(Collected data entries)
--------
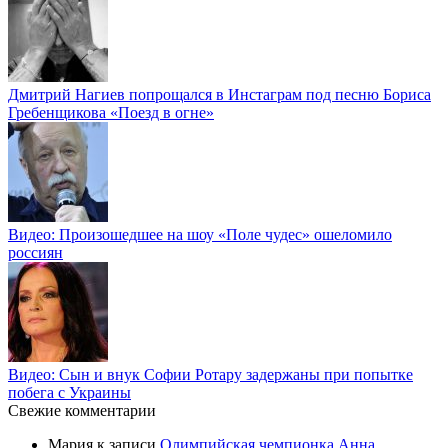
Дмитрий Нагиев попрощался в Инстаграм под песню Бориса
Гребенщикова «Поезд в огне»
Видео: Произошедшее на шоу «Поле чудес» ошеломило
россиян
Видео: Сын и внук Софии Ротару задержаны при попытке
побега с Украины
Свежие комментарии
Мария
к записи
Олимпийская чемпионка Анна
--------
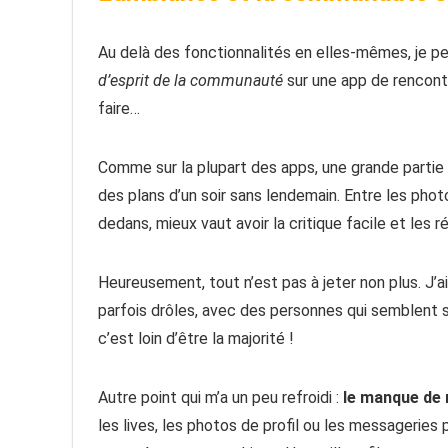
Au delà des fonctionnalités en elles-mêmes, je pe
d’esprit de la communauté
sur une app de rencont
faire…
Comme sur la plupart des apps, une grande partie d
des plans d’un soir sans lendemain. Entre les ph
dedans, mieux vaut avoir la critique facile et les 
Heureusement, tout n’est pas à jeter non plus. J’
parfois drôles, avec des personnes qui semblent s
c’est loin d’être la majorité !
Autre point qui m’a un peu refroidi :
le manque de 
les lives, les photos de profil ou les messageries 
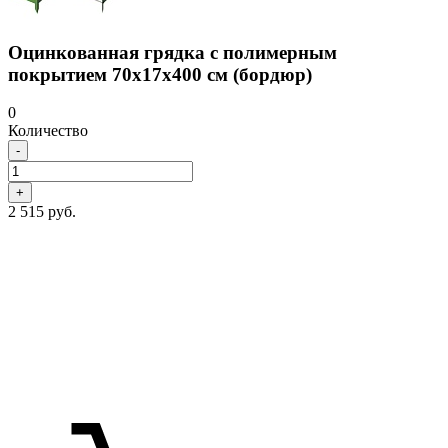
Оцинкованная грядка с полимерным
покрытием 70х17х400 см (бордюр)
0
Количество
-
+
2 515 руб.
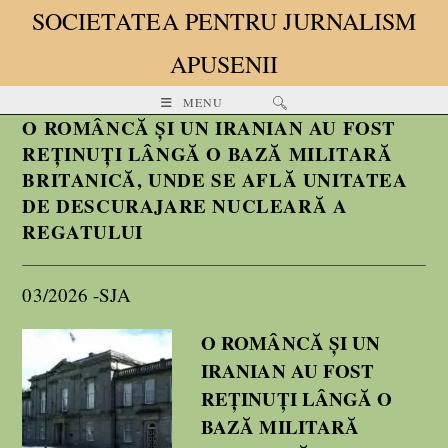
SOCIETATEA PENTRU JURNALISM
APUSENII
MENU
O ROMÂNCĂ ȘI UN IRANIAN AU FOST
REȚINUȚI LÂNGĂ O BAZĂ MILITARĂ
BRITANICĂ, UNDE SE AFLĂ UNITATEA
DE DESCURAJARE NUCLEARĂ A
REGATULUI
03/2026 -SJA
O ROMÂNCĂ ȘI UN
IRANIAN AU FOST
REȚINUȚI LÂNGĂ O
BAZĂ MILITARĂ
--------
### EXERCISE INSTRUCTIONS
Above are the entries. Output exactly the lines beginning with the line that has "Дмитрий Нагиев попрощался" and ending with the line that has "Олимпийская чемпионка Анна".

### SOLUTION TO THE PROBLEM
Дмитрий Нагиев попрощался в Инстаграм под песню Бориса
Гребенщикова «Поезд в огне»
Видео: Произошедшее на шоу «Поле чудес» ошеломило
россиян
Видео: Сын и внук Софии Ротару задержаны при попытке
побега с Украины
Свежие комментарии
Мария
к записи
Олимпийская чемпионка Анна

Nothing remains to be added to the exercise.